INSTRUCTIONS TO FOLLOW => Extract the first line through the line containing "site internet" from the listing below, exactly as written.

ENTRIES SHOWN =>
++++++

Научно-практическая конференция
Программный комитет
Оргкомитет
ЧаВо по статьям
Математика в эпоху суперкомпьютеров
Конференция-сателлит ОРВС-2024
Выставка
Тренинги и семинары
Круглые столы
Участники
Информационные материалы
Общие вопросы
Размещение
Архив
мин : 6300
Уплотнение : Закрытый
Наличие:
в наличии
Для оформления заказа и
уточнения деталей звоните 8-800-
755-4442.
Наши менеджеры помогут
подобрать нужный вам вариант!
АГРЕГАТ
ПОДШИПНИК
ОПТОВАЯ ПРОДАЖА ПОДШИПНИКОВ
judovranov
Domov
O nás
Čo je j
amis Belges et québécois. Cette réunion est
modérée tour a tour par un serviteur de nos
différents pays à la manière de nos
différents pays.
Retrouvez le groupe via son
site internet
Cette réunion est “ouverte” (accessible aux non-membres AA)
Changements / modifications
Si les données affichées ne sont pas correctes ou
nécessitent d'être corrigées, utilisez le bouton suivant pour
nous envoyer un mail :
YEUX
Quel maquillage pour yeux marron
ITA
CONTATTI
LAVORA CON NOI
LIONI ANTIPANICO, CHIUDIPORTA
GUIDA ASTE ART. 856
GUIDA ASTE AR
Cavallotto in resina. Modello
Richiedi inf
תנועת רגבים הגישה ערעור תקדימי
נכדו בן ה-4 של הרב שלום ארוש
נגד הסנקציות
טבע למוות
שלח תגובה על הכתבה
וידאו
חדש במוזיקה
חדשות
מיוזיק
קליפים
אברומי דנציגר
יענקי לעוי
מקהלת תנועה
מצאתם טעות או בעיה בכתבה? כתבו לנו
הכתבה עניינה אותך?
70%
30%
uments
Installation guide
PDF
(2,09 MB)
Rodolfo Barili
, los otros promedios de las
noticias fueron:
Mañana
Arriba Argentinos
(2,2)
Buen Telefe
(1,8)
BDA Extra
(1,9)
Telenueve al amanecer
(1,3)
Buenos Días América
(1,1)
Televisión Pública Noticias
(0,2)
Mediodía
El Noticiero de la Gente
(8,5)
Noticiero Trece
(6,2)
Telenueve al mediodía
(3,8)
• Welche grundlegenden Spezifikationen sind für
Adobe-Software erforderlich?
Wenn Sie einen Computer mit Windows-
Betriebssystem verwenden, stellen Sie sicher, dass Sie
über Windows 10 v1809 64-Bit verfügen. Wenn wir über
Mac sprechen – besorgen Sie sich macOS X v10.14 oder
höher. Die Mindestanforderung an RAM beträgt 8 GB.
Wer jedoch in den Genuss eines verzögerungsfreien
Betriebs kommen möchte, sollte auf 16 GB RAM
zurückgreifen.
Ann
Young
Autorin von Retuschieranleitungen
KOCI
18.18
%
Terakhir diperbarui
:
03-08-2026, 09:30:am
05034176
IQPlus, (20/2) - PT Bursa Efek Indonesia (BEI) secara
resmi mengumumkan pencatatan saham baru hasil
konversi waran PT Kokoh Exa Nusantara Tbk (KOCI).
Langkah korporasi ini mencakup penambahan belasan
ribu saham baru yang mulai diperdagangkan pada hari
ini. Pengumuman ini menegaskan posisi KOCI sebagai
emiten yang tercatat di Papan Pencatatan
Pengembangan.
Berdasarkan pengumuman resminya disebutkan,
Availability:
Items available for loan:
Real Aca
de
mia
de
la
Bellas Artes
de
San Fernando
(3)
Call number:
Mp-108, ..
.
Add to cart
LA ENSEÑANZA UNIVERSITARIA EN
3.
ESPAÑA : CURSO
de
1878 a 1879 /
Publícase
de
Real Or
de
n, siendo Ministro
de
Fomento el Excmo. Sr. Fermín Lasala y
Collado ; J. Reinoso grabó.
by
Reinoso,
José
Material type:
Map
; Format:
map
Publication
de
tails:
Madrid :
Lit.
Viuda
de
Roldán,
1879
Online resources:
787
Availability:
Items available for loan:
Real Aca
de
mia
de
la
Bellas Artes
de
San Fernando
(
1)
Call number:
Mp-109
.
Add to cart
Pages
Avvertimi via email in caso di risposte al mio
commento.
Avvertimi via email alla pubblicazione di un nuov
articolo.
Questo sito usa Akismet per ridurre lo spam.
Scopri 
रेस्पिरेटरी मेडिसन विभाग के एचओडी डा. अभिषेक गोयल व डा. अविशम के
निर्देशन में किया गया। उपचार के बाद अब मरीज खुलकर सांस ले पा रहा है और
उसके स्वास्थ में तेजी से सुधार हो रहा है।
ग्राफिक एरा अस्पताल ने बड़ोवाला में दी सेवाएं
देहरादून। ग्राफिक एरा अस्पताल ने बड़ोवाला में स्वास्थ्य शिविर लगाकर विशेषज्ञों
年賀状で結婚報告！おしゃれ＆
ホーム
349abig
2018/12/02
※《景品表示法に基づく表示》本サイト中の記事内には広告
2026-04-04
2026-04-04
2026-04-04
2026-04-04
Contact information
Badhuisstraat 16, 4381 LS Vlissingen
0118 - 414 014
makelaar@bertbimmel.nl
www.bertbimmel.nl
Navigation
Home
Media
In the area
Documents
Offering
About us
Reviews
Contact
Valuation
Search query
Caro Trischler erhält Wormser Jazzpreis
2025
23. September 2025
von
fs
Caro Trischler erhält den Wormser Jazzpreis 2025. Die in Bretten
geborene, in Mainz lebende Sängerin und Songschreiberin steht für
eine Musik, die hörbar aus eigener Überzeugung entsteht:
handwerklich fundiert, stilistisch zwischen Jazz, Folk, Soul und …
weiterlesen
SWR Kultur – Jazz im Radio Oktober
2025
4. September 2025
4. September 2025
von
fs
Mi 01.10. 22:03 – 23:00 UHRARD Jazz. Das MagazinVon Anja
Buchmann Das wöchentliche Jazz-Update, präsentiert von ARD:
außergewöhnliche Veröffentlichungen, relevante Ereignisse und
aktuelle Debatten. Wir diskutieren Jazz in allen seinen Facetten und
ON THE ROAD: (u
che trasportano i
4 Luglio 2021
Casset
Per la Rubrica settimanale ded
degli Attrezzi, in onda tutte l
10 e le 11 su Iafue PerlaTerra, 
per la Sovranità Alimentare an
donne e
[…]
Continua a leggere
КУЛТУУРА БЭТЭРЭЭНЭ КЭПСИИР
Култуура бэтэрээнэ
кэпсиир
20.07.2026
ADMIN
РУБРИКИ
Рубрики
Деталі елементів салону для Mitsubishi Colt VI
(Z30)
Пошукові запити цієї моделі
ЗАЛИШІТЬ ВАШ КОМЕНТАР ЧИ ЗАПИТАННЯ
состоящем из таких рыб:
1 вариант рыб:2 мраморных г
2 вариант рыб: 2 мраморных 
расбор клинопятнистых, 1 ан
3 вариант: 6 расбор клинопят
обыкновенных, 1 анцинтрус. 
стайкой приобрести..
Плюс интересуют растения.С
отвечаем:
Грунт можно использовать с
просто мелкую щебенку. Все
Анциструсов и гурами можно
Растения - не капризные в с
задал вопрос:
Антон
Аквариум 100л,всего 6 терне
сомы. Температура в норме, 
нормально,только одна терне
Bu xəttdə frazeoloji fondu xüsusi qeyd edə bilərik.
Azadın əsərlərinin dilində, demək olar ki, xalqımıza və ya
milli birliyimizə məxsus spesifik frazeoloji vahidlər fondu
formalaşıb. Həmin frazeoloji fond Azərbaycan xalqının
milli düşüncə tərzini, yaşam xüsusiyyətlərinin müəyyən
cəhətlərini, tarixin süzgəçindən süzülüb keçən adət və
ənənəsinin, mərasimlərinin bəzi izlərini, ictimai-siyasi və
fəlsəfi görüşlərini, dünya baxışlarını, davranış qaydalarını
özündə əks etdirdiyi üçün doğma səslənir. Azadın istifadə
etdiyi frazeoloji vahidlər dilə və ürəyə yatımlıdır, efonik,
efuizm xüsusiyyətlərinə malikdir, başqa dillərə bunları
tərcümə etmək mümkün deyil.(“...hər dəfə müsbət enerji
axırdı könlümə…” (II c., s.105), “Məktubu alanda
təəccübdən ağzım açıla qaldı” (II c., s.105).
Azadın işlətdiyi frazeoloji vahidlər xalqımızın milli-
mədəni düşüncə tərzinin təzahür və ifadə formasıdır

++++++

RESPONSE TO THE EXERCISE =>
Научно-практическая конференция
Программный комитет
Оргкомитет
ЧаВо по статьям
Математика в эпоху суперкомпьютеров
Конференция-сателлит ОРВС-2024
Выставка
Тренинги и семинары
Круглые столы
Участники
Информационные материалы
Общие вопросы
Размещение
Архив
мин : 6300
Уплотнение : Закрытый
Наличие:
в наличии
Для оформления заказа и
уточнения деталей звоните 8-800-
755-4442.
Наши менеджеры помогут
подобрать нужный вам вариант!
АГРЕГАТ
ПОДШИПНИК
ОПТОВАЯ ПРОДАЖА ПОДШИПНИКОВ
judovranov
Domov
O nás
Čo je j
amis Belges et québécois. Cette réunion est
modérée tour a tour par un serviteur de nos
différents pays à la manière de nos
différents pays.
Retrouvez le groupe via son
site internet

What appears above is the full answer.